The University of Arizona is on board too, with some additional twists. All faculty and staff are required to complete six hours of DEI training and complete one Implicit Association Test annually (in spite of its dubious relevance). Each of 17 clinical departments is required to hold three DEI credit-eligible events per year. All departments also have designated “diversity champions” to oversee compliance and round up laggards.

This is bad, very bad news for medical education, future doctors, and patients. Even before DEI was a thing, the quality of medical instruction had been in decline. Incoming students are less qualified and fail rates on board exams are climbing, partly because some students from groups that have been historically underserved are either allowed to skip the Medical College Admissions Test or are admitted with lower scores than those required from white and Asian applicants.

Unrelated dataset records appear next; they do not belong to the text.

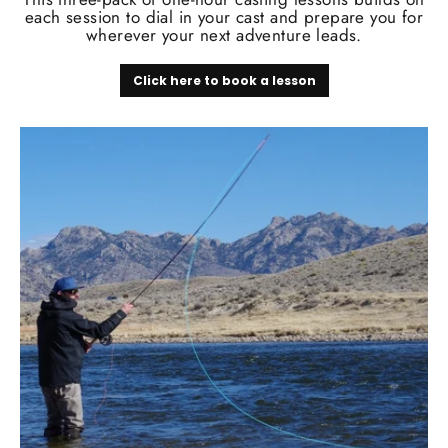
each session to dial in your cast and prepare you for
wherever your next adventure leads.
Click here to book a lesson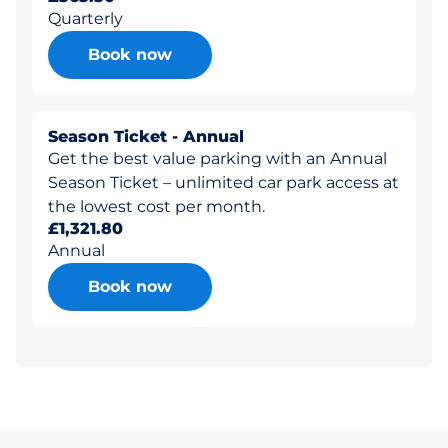
Quarterly
Book now
Season Ticket - Annual
Get the best value parking with an Annual
Season Ticket – unlimited car park access at
the lowest cost per month.
£1,321.80
Annual
Book now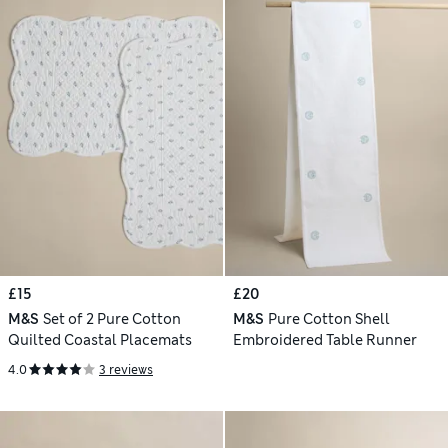
£15
£20
M&S
Set of 2 Pure Cotton
M&S
Pure Cotton Shell
Quilted Coastal Placemats
Embroidered Table Runner
4.0
3 reviews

But instead of beefing up instruction in anatomy, physiology, and other disciplines that might come in handy when actually practicing medicine, medical schools are spending instructional time on such matters as white privilege and anti-racism, including Critical Race Theory (CRT).

CRT includes the notion that white people are inherently prejudiced against people of color and that there really is nothing they can do but acknowledge their defect, apologize, and grant compensating privileges to people of contrasting skin color, who by definition are incapable of bigotry. Dissenters from this new orthodoxy can be accused of “micro-aggressions” and “repressive practices” with ominous repercussions for their careers.

This intellectual intolerance also extends to those skeptical of “gender affirming care” for adolescents. This new practice provides permanent medical and surgical alterations to gender-confused school children for the rest of their lives so they can pretend to be the gender they choose when a teen. What could go wrong?

Several countries, including the U.K., Sweden, and France are now pulling back from relying on the judgments of impressionable adolescents for such drastic remediation, but dissenters in the U.S. are still punished.

Medical educators who teach students that racism and mutilation are okay when officially approved should humbly recall the history of their own profession. Modern medicine has been of immeasurable benefit to mankind. But when evidence-based science is ignored and authority replaces free inquiry, bad things happen.

Bleeding and purging, eugenics, thalidomide, lobotomies, and nonsterile wound probing are among the historical results. It is the duty of the medical profession to protect us from such horrors, not promote them.

Dr. Thomas Patterson, former Chairman of the Goldwater Institute, is a retired emergency physician. He served as an Arizona State senator for 10 years in the 1990s, and as Majority Leader from 93-96. He is the author of Arizona’s original charter schools bill.